Skip to content

Daphne du Maurier

The official Daphne du Maurier website, approved by her Estate

Please see disclaimer

Mabel Quiller-Couch reflects on WW1’s Early Days


Julia Grigg - image

Julia Grigg


To introduce you to Julia Grigg and her writing, she has provided us with some valuable background information, followed by her beautiful extract Mabel Quiller-Couch Reflects on WW1’s Early Days, as we remember Mabel Quiller-Couch, one hundred years after her death on 27th November 1924. 


Background:

On November 27, it is 100 years since the death of Mabel Quiller-Couch. Mabel (1865-1924) was a writer.  Younger by two years than her much more well-known brother, Arthur, who in his era was regarded as ‘the most famous living Cornishman,’ Mabel nevertheless was something of an early 20th-century phenomenon in that she, never married, supported herself by her own journalism, novels and short stories at a time when such female success was seldom heard of.

Mabel’s death in 1924 came just a decade after the beginning of WW1 in 1914.  Having lived much of her adult life in Hampstead, she was buried in the graveyard of St John’s in Church Lane, London NW3.

The extract below is from Julia Grigg’s facts-based fiction about the Quiller-Couch dynasty.  Julia, a Cornish author and poet, is a recipient of a Q Fund Award, her writing focussing on the roles played by the women surrounding Arthur Quiller-Couch.

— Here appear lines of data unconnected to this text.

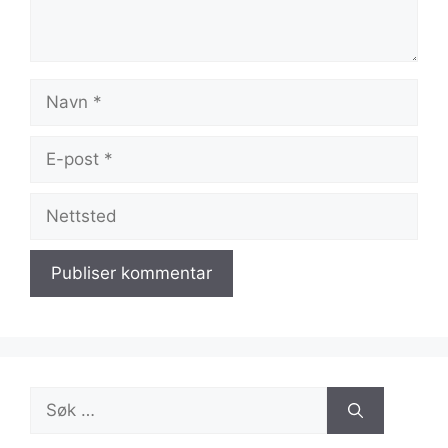
Navn
E-
post
Nettsted
Søk
etter:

The extract ‘Mabel Quiller-Couch reflects on WW1’s Early Days’ is set at Q’s Fowey home, The Haven, in late 1914 and captures the atmosphere of Mabel and Arthur’s somewhat guarded relationship.  Describing the prevailing concerns expressed by the family for their loved one caught up in the war, it highlights their fears – those typical of any family at that time.  These range from the threat posed by the conflict in Europe to their known frames of reference, setting the certainty of their personal relevance against the current situation in all its flux.  Touching on the demands imposed by their era’s changing perceptions of the roles of men and women, it also celebrates the love of literature and the significance given to poetry as a solace in these dark times.


Mabel Quiller-Couch and her sister Lilian

A very scarce picture of Mabel Quiller-Couch and her sister Lilian Hay Lobban (c1912)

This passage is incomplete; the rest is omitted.